▶ [Exercise prompt]:
Count the lines containing "header" in the entries underneath, and state that count without anything else.

Bounding box prediction data
- - -

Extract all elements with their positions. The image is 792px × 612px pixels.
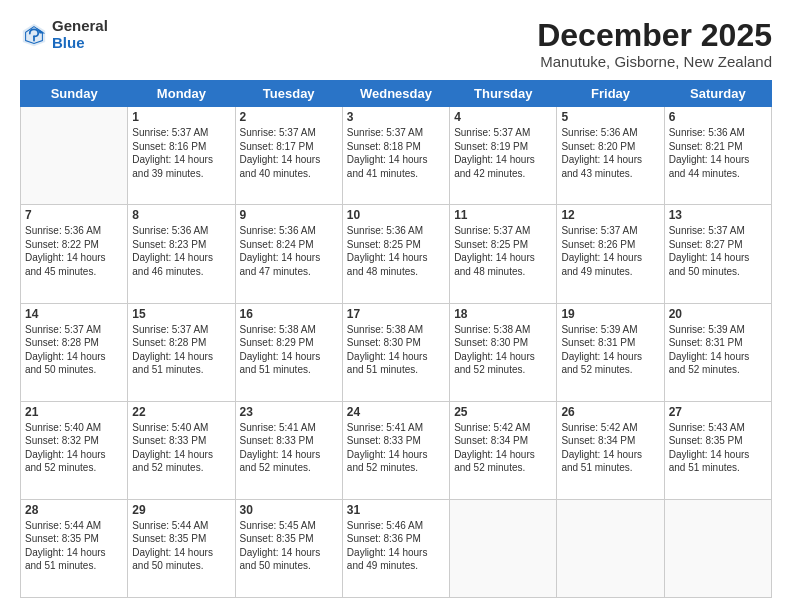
logo-blue: Blue	[52, 35, 108, 52]
calendar-cell: 9Sunrise: 5:36 AM Sunset: 8:24 PM Daylig…	[235, 205, 342, 303]
calendar-header-friday: Friday	[557, 81, 664, 107]
day-number: 15	[132, 307, 230, 321]
day-number: 16	[240, 307, 338, 321]
calendar-cell: 23Sunrise: 5:41 AM Sunset: 8:33 PM Dayli…	[235, 401, 342, 499]
day-number: 2	[240, 110, 338, 124]
cell-content: Sunrise: 5:39 AM Sunset: 8:31 PM Dayligh…	[669, 323, 767, 377]
calendar-table: SundayMondayTuesdayWednesdayThursdayFrid…	[20, 80, 772, 598]
day-number: 12	[561, 208, 659, 222]
calendar-cell	[21, 107, 128, 205]
calendar-cell: 28Sunrise: 5:44 AM Sunset: 8:35 PM Dayli…	[21, 499, 128, 597]
calendar-cell: 21Sunrise: 5:40 AM Sunset: 8:32 PM Dayli…	[21, 401, 128, 499]
day-number: 25	[454, 405, 552, 419]
calendar-header-monday: Monday	[128, 81, 235, 107]
sub-title: Manutuke, Gisborne, New Zealand	[537, 53, 772, 70]
title-block: December 2025 Manutuke, Gisborne, New Ze…	[537, 18, 772, 70]
calendar-cell: 27Sunrise: 5:43 AM Sunset: 8:35 PM Dayli…	[664, 401, 771, 499]
logo-general: General	[52, 18, 108, 35]
calendar-cell: 2Sunrise: 5:37 AM Sunset: 8:17 PM Daylig…	[235, 107, 342, 205]
day-number: 28	[25, 503, 123, 517]
calendar-cell: 12Sunrise: 5:37 AM Sunset: 8:26 PM Dayli…	[557, 205, 664, 303]
cell-content: Sunrise: 5:38 AM Sunset: 8:30 PM Dayligh…	[454, 323, 552, 377]
calendar-week-3: 21Sunrise: 5:40 AM Sunset: 8:32 PM Dayli…	[21, 401, 772, 499]
cell-content: Sunrise: 5:37 AM Sunset: 8:27 PM Dayligh…	[669, 224, 767, 278]
calendar-cell: 13Sunrise: 5:37 AM Sunset: 8:27 PM Dayli…	[664, 205, 771, 303]
cell-content: Sunrise: 5:40 AM Sunset: 8:33 PM Dayligh…	[132, 421, 230, 475]
calendar-header-row: SundayMondayTuesdayWednesdayThursdayFrid…	[21, 81, 772, 107]
calendar-cell	[664, 499, 771, 597]
calendar-cell: 26Sunrise: 5:42 AM Sunset: 8:34 PM Dayli…	[557, 401, 664, 499]
calendar-week-1: 7Sunrise: 5:36 AM Sunset: 8:22 PM Daylig…	[21, 205, 772, 303]
day-number: 17	[347, 307, 445, 321]
day-number: 3	[347, 110, 445, 124]
logo-icon	[20, 21, 48, 49]
day-number: 31	[347, 503, 445, 517]
calendar-cell: 19Sunrise: 5:39 AM Sunset: 8:31 PM Dayli…	[557, 303, 664, 401]
cell-content: Sunrise: 5:36 AM Sunset: 8:20 PM Dayligh…	[561, 126, 659, 180]
cell-content: Sunrise: 5:46 AM Sunset: 8:36 PM Dayligh…	[347, 519, 445, 573]
day-number: 5	[561, 110, 659, 124]
cell-content: Sunrise: 5:45 AM Sunset: 8:35 PM Dayligh…	[240, 519, 338, 573]
calendar-header-wednesday: Wednesday	[342, 81, 449, 107]
day-number: 13	[669, 208, 767, 222]
cell-content: Sunrise: 5:36 AM Sunset: 8:23 PM Dayligh…	[132, 224, 230, 278]
calendar-cell: 8Sunrise: 5:36 AM Sunset: 8:23 PM Daylig…	[128, 205, 235, 303]
calendar-cell: 17Sunrise: 5:38 AM Sunset: 8:30 PM Dayli…	[342, 303, 449, 401]
day-number: 30	[240, 503, 338, 517]
day-number: 21	[25, 405, 123, 419]
cell-content: Sunrise: 5:42 AM Sunset: 8:34 PM Dayligh…	[454, 421, 552, 475]
calendar-cell: 25Sunrise: 5:42 AM Sunset: 8:34 PM Dayli…	[450, 401, 557, 499]
day-number: 29	[132, 503, 230, 517]
main-title: December 2025	[537, 18, 772, 53]
cell-content: Sunrise: 5:44 AM Sunset: 8:35 PM Dayligh…	[132, 519, 230, 573]
day-number: 27	[669, 405, 767, 419]
page: General Blue December 2025 Manutuke, Gis…	[0, 0, 792, 612]
day-number: 23	[240, 405, 338, 419]
cell-content: Sunrise: 5:37 AM Sunset: 8:28 PM Dayligh…	[132, 323, 230, 377]
cell-content: Sunrise: 5:37 AM Sunset: 8:18 PM Dayligh…	[347, 126, 445, 180]
calendar-cell: 6Sunrise: 5:36 AM Sunset: 8:21 PM Daylig…	[664, 107, 771, 205]
day-number: 4	[454, 110, 552, 124]
calendar-cell	[450, 499, 557, 597]
logo: General Blue	[20, 18, 108, 51]
cell-content: Sunrise: 5:39 AM Sunset: 8:31 PM Dayligh…	[561, 323, 659, 377]
calendar-cell: 31Sunrise: 5:46 AM Sunset: 8:36 PM Dayli…	[342, 499, 449, 597]
cell-content: Sunrise: 5:37 AM Sunset: 8:19 PM Dayligh…	[454, 126, 552, 180]
calendar-cell: 3Sunrise: 5:37 AM Sunset: 8:18 PM Daylig…	[342, 107, 449, 205]
day-number: 14	[25, 307, 123, 321]
calendar-header-saturday: Saturday	[664, 81, 771, 107]
cell-content: Sunrise: 5:41 AM Sunset: 8:33 PM Dayligh…	[347, 421, 445, 475]
day-number: 19	[561, 307, 659, 321]
calendar-cell: 24Sunrise: 5:41 AM Sunset: 8:33 PM Dayli…	[342, 401, 449, 499]
cell-content: Sunrise: 5:44 AM Sunset: 8:35 PM Dayligh…	[25, 519, 123, 573]
calendar-header-tuesday: Tuesday	[235, 81, 342, 107]
cell-content: Sunrise: 5:42 AM Sunset: 8:34 PM Dayligh…	[561, 421, 659, 475]
header: General Blue December 2025 Manutuke, Gis…	[20, 18, 772, 70]
cell-content: Sunrise: 5:43 AM Sunset: 8:35 PM Dayligh…	[669, 421, 767, 475]
day-number: 20	[669, 307, 767, 321]
calendar-cell: 1Sunrise: 5:37 AM Sunset: 8:16 PM Daylig…	[128, 107, 235, 205]
calendar-cell: 15Sunrise: 5:37 AM Sunset: 8:28 PM Dayli…	[128, 303, 235, 401]
calendar-cell	[557, 499, 664, 597]
day-number: 10	[347, 208, 445, 222]
calendar-week-0: 1Sunrise: 5:37 AM Sunset: 8:16 PM Daylig…	[21, 107, 772, 205]
cell-content: Sunrise: 5:38 AM Sunset: 8:29 PM Dayligh…	[240, 323, 338, 377]
calendar-cell: 22Sunrise: 5:40 AM Sunset: 8:33 PM Dayli…	[128, 401, 235, 499]
calendar-week-2: 14Sunrise: 5:37 AM Sunset: 8:28 PM Dayli…	[21, 303, 772, 401]
cell-content: Sunrise: 5:36 AM Sunset: 8:22 PM Dayligh…	[25, 224, 123, 278]
cell-content: Sunrise: 5:37 AM Sunset: 8:25 PM Dayligh…	[454, 224, 552, 278]
cell-content: Sunrise: 5:36 AM Sunset: 8:21 PM Dayligh…	[669, 126, 767, 180]
logo-text: General Blue	[52, 18, 108, 51]
day-number: 26	[561, 405, 659, 419]
cell-content: Sunrise: 5:40 AM Sunset: 8:32 PM Dayligh…	[25, 421, 123, 475]
day-number: 11	[454, 208, 552, 222]
calendar-cell: 14Sunrise: 5:37 AM Sunset: 8:28 PM Dayli…	[21, 303, 128, 401]
calendar-cell: 29Sunrise: 5:44 AM Sunset: 8:35 PM Dayli…	[128, 499, 235, 597]
calendar-cell: 10Sunrise: 5:36 AM Sunset: 8:25 PM Dayli…	[342, 205, 449, 303]
cell-content: Sunrise: 5:38 AM Sunset: 8:30 PM Dayligh…	[347, 323, 445, 377]
cell-content: Sunrise: 5:36 AM Sunset: 8:24 PM Dayligh…	[240, 224, 338, 278]
day-number: 24	[347, 405, 445, 419]
calendar-cell: 7Sunrise: 5:36 AM Sunset: 8:22 PM Daylig…	[21, 205, 128, 303]
calendar-cell: 11Sunrise: 5:37 AM Sunset: 8:25 PM Dayli…	[450, 205, 557, 303]
day-number: 6	[669, 110, 767, 124]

- - -

▶ [Exercise answer]:
7